Roseola has been around for centuries and has many names to prove it: roseola infantum, exanthema subitum, three-day fever, and sixth disease. It is the sixth in a list of classic childhood illnesses involving a fever and rash that medical students memorize long before they see them in the flesh. Yet unlike measles, rubella, and scarlet fever, the agent causing roseola was unknown to medicine until just recently, when it was discovered that a virus called human herpes virus 6 (HHV6) is responsible for this ubiquitous childhood illness. With this knowledge, the medical community hopes to find accurate diagnostic tests for this germ, and perhaps an effective medicine to treat it.
A Routine Infection
Infection with HHV6 is so common that antibodies against it can be found in 97 percent of blood donors, meaning almost all adults have at some point been infected with this virus. Roseola is but one manifestation of HHV6 infection, and about 30 percent of children between six months and two years will suffer from it. Yet 90 percent of one-year-olds will show antibodies against HHV6 in their blood, meaning that many, many infections are either without symptoms or present as a vague febrile illness during infancy.
For a child’s first six months of life, antibodies from the mother protect the infant from infection. After this age, infection rates skyrocket—making roseola almost exclusively an infection of infancy and toddlerhood. Like all viruses in the herpes family (varicella causing chicken pox, herpes simplex causing genital or oral herpes), HHV6 causes an initial infection which resolves, but the virus is never cleared from the body.
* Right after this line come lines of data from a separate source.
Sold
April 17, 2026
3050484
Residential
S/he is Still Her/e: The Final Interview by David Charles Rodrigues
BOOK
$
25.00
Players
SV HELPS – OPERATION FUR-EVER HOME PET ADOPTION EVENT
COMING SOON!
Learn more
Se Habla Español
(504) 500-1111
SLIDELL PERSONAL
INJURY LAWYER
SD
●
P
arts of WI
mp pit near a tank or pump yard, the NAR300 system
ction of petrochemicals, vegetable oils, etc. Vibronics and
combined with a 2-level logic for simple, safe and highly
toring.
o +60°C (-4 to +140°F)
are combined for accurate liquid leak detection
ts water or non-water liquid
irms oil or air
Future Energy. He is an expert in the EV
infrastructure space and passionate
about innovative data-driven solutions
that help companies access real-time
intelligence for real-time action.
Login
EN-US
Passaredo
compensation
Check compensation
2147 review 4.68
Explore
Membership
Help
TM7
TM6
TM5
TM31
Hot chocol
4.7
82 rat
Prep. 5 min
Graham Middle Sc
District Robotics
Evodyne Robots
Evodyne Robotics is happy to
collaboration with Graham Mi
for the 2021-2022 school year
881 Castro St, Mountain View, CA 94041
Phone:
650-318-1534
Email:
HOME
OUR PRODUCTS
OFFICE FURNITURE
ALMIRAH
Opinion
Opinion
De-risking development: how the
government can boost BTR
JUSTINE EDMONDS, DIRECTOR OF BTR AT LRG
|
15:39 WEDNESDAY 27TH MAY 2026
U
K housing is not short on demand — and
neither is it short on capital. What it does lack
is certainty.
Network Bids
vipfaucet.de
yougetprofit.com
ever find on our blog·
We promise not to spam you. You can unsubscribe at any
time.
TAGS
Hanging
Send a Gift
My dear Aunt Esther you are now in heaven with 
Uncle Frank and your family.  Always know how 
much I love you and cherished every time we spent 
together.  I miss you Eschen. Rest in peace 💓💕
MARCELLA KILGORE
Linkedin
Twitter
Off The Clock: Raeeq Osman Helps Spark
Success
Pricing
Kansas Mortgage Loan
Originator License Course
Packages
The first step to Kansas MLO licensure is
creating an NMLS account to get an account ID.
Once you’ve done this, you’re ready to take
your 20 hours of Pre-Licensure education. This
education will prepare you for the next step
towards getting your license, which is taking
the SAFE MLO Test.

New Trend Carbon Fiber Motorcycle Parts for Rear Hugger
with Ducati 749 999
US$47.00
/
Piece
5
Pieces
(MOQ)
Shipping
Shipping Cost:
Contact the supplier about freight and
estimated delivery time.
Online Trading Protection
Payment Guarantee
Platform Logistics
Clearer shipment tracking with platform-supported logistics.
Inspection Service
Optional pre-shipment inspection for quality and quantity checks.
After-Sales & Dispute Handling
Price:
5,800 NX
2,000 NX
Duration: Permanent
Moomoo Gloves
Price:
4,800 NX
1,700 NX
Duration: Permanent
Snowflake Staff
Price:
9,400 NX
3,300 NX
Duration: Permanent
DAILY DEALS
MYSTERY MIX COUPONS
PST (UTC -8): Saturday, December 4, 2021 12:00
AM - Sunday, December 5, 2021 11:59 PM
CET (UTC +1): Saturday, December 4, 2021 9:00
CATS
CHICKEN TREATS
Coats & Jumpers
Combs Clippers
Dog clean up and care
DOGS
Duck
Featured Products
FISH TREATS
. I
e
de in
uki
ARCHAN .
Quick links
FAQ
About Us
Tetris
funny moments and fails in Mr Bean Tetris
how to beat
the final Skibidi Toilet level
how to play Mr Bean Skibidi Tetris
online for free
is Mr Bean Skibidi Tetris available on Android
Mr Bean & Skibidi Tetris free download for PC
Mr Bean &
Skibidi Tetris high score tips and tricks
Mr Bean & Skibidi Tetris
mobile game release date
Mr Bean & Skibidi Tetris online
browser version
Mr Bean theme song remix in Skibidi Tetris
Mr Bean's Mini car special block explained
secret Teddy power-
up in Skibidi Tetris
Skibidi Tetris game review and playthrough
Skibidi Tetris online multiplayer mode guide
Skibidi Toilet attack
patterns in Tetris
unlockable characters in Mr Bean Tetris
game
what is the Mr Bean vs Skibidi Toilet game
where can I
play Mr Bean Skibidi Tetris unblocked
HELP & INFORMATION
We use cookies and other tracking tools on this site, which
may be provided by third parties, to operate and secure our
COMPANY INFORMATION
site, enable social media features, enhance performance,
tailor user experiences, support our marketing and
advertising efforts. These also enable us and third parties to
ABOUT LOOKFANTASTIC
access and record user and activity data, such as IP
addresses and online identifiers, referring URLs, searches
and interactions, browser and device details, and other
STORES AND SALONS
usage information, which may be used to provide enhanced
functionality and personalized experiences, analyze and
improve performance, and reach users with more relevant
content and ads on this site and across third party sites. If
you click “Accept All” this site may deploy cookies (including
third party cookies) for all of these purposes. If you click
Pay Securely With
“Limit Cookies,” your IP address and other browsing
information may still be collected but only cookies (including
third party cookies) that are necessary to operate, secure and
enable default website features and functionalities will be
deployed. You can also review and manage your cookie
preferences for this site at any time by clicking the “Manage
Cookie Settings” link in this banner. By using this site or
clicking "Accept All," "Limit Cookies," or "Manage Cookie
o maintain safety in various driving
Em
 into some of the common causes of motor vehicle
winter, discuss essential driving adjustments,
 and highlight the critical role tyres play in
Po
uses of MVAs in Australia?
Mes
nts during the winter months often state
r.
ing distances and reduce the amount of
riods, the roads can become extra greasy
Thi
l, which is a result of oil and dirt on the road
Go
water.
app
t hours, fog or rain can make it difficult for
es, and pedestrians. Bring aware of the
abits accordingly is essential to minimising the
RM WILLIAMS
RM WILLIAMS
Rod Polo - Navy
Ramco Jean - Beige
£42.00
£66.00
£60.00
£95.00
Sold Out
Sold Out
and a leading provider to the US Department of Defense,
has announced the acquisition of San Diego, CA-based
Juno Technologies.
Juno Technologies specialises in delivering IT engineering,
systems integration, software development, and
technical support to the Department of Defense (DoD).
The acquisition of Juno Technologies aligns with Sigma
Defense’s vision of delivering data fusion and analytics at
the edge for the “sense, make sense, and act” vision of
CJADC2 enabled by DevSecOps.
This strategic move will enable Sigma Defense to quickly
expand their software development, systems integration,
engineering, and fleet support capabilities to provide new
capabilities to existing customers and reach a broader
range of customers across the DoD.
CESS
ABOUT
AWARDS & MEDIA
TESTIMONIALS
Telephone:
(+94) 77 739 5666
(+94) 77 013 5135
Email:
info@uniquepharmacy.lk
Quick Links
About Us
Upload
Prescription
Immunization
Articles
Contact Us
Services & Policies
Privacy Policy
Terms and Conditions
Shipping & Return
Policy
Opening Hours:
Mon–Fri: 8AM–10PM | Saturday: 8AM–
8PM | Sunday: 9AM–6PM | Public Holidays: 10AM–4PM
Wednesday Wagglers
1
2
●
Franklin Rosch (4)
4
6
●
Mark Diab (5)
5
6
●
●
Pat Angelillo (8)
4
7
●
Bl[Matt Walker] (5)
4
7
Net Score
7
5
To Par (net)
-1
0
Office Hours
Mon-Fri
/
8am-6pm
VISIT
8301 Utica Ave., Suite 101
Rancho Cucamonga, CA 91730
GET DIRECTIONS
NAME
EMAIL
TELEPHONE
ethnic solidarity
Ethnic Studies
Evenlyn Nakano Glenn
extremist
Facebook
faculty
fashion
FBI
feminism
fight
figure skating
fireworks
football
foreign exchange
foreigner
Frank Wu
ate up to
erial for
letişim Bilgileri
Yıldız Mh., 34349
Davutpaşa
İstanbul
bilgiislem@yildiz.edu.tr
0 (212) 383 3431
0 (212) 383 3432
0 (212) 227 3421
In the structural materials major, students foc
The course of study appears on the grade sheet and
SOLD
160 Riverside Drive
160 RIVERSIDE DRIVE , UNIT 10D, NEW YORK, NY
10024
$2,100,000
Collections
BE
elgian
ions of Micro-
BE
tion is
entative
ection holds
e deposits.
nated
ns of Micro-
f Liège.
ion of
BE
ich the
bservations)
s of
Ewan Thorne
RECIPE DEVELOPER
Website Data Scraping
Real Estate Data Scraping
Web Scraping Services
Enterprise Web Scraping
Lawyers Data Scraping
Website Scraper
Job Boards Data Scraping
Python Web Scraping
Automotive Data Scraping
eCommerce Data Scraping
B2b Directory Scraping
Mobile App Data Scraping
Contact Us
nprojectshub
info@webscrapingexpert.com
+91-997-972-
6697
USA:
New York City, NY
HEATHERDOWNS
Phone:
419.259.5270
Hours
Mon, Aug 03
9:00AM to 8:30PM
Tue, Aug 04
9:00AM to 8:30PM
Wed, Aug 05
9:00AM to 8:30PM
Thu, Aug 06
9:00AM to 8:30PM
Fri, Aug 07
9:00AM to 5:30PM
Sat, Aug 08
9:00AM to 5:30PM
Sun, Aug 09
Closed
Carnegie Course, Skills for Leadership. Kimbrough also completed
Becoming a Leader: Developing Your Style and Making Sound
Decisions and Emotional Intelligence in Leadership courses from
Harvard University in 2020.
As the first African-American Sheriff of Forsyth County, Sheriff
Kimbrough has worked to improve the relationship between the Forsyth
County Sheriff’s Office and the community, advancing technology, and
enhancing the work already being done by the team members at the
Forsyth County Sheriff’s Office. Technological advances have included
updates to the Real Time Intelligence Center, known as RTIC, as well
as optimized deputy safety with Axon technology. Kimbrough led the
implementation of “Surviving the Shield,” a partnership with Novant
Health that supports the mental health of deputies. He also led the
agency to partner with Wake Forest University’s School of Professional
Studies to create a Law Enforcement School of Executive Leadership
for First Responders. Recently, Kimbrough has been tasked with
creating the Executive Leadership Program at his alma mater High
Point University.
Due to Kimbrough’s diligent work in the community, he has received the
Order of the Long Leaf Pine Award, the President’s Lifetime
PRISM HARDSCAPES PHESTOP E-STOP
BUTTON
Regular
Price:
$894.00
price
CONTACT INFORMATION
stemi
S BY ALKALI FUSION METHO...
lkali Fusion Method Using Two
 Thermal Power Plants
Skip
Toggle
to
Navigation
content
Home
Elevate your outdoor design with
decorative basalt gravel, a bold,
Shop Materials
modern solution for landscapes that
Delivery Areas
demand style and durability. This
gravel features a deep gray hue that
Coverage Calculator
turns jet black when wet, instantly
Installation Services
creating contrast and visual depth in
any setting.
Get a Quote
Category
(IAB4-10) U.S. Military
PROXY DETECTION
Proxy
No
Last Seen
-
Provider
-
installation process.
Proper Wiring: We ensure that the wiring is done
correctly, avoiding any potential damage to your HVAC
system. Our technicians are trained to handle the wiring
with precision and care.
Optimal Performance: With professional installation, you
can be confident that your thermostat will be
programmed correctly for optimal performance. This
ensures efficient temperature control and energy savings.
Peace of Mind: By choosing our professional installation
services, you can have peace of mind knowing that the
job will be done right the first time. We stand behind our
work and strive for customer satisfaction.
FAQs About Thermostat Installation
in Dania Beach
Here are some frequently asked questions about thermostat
It remains latent within a body and has the potential to reactivate years, even decades later. In the case of varicella, this means shingles, and for herpes simplex, it is recurrent genital lesions or cold sores. It is unclear what a reactivation of HHV6 in healthy adults means, but a reactivation in an immuno-compromised person can cause serious illness. This virus is only found in humans, and at any one time 75 percent of healthy adults are shedding live, infectious virus into their saliva. A kiss or close contact is all it takes for an adult to unknowingly spread HHV6 to an infant.